In specific implementation, a plurality of computing task heterogeneous execution ends aiming at different computing devices are automatically generated in a single computer, and one computing task heterogeneous execution end corresponds to one type of heterogeneous device, so that an original physical computer is divided into a plurality of abstract computing nodes according to the type and the number of the computing devices, and different heterogeneous computing devices are respectively utilized to perform multi-computer heterogeneous parallel task computing, the requirements of heterogeneous cooperative computing and heterogeneous non-cooperative computing in the single computer are met, the performance of all heterogeneous computing resources in the computing nodes is fully exerted, and load balancing and high-performance computing of operation are realized.

In an embodiment, the method for multi-machine heterogeneous parallel computing for geophysical exploration application may further include: and each computing node closes the computing task heterogeneous execution end obtained by copying when determining that the computing task heterogeneous execution end obtained by copying is not selected according to the heterogeneous computing resource use confirmation message, and sets the default computing task heterogeneous execution end to be in a free state when determining that the default computing task heterogeneous execution end is not selected.

In specific implementation, the processing flow of each computing node after receiving the resource use confirmation message ensures stable multi-machine heterogeneous parallel computing for geophysical prospecting application.

Specifically, the embodiment of the present invention fully utilizes the performance of all heterogeneous computing resources in a computing node, and as shown in fig. 2, the method for implementing load balancing and high-performance computing processing of jobs has the following flow:

1. when a user carries out multi-machine parallel computing at a user node, the user node needs to search and screen available heterogeneous computing resources, and when the user node searches the computing resources, the user node sends a heterogeneous computing resource searching command added with additional searching parameter information (searching parameter information) to a management node.

2. When receiving a command for searching for heterogeneous computing resources (heterogeneous computing resource searching command) sent by a user, the management node broadcasts the command to each computing node.

3. The computing node is generally a physical machine or a cluster node on which a computing task executing end (such as the computing task executing end in fig. 2, the executing end may also be referred to as a default computing task heterogeneous executing end) is installed, where the default installed computing task executing end (a default computing task heterogeneous executing end, whose structure may be shown in fig. 3) represents a physical machine or a physical node on which the computing task executing end is located, and after receiving the heterogeneous computing resource search command, a heterogeneous device detection module (a module of the default computing task heterogeneous executing end, shown in fig. 3) is used to perform heterogeneous device detection, and when detecting available computing resources such as a GPU, the heterogeneous computing task heterogeneous executing end generating and starting module (shown in fig. 3) included in the default computing task heterogeneous executing end may be used to perform the following operations: according to the parameter requirements (searching parameter information), copying multiple computing task execution end programs (the computing task heterogeneous execution end obtained by copying, such as the computing task heterogeneous execution end shown in fig. 2) on a peer directory where the computing task execution end program (the computing task heterogeneous execution end which is obtained by copying) is located, wherein the programs respectively correspond to different heterogeneous devices, and marks and differences are added in configuration files and starting parameters of the computing task execution end program.
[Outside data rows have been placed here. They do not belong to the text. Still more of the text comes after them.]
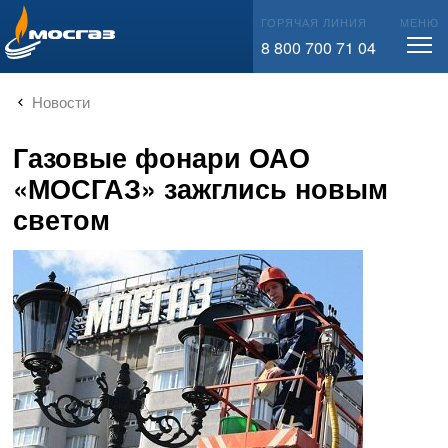
info@mos-gaz.ru
ГОРЯЧАЯ ЛИНИЯ
МЕНЮ
8 800 700 71 04
Новости
Газовые фонари ОАО
«МОСГАЗ» зажглись новым
светом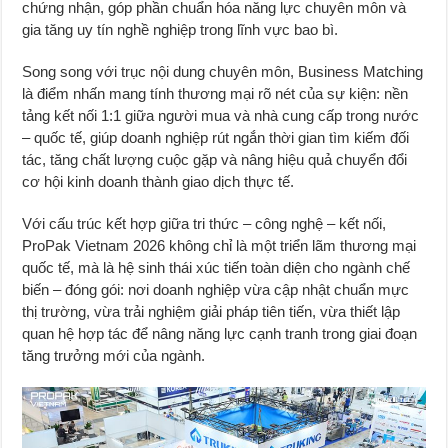
chứng nhận, góp phần chuẩn hóa năng lực chuyên môn và
gia tăng uy tín nghề nghiệp trong lĩnh vực bao bì.
Song song với trục nội dung chuyên môn, Business Matching
là điểm nhấn mang tính thương mại rõ nét của sự kiện: nền
tảng kết nối 1:1 giữa người mua và nhà cung cấp trong nước
– quốc tế, giúp doanh nghiệp rút ngắn thời gian tìm kiếm đối
tác, tăng chất lượng cuộc gặp và nâng hiệu quả chuyển đổi
cơ hội kinh doanh thành giao dịch thực tế.
Với cấu trúc kết hợp giữa tri thức – công nghệ – kết nối,
ProPak Vietnam 2026 không chỉ là một triển lãm thương mại
quốc tế, mà là hệ sinh thái xúc tiến toàn diện cho ngành chế
biến – đóng gói: nơi doanh nghiệp vừa cập nhật chuẩn mực
thị trường, vừa trải nghiệm giải pháp tiên tiến, vừa thiết lập
quan hệ hợp tác để nâng năng lực cạnh tranh trong giai đoạn
tăng trưởng mới của ngành.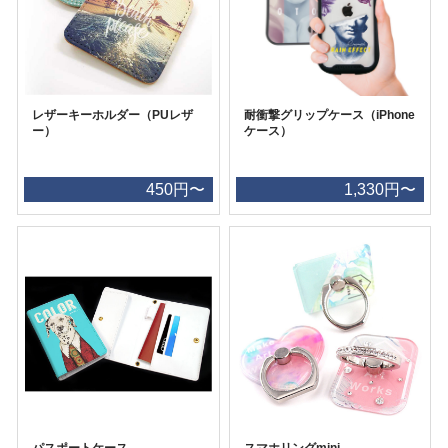
レザーキーホルダー（PUレザ
耐衝撃グリップケース（iPhone
ー）
ケース）
450円〜
1,330円〜
パスポートケース
スマホリングmini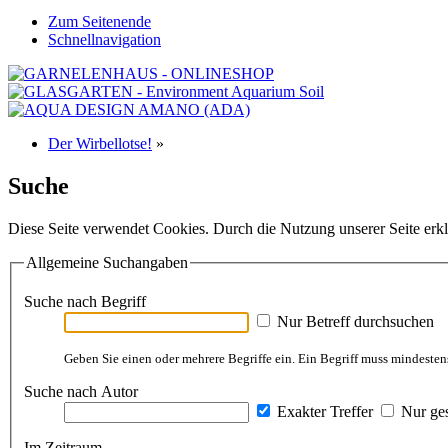
Zum Seitenende
Schnellnavigation
Der Wirbellotse!
»
Suche
Diese Seite verwendet Cookies. Durch die Nutzung unserer Seite erkl
Allgemeine Suchangaben
Suche nach Begriff
Nur Betreff durchsuchen
Geben Sie einen oder mehrere Begriffe ein. Ein Begriff muss mindestens
Suche nach Autor
Exakter Treffer
Nur ges
Im Zeitraum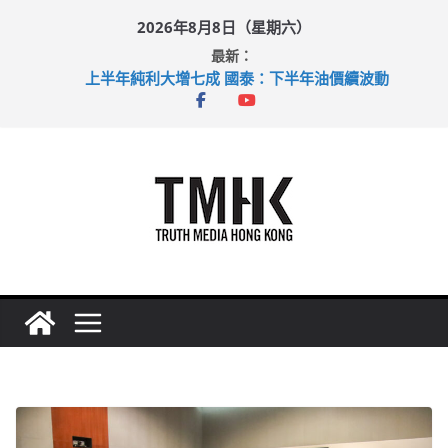
Skip
2026年8月8日（星期六）
to
最新：
content
上半年純利大增七成 國泰：下半年油價續波動
拜仁熱身賽挫維拉 啟德主場館奪錦標
性罪行修例獲九成支持 鄧炳強：爭取今屆任期內完成立法
涉造假公屋富戶申報表 倉管員准保釋候訊
足球盛會次場激戰 祖雲達斯挫車路士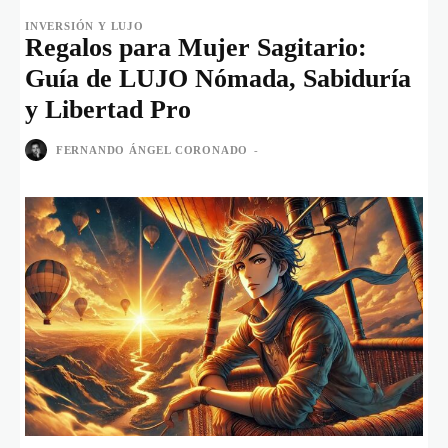
INVERSIÓN Y LUJO
Regalos para Mujer Sagitario:
Guía de LUJO Nómada, Sabiduría
y Libertad Pro
FERNANDO ÁNGEL CORONADO
-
After the computing task heterogeneous execution end program is generated, the default computing task execution end respectively starts each computing task heterogeneous execution end, and one computing task heterogeneous execution end corresponds to one type of heterogeneous equipment, so that an original physical computer is split into a plurality of abstract computing nodes according to the type and the number of the computing equipment. And after the starting of each computing task execution end is finished, sending a registration message to the management node.

4. And the management node collects the information of the computing nodes and then sends the information to the user node.

5. The user node analyzes the heterogeneous computing resource information fed back by each computing node, and utilizes the screening conditions to screen the computing resources, because the GPU heterogeneous computing has a plurality of requirements on hardware resources, driving versions and the like, the screening conditions are utilized to screen the available computing resources, delete the computing resources which do not meet the requirements and are not used, form a computing resource list and feed the computing resource list to the management node.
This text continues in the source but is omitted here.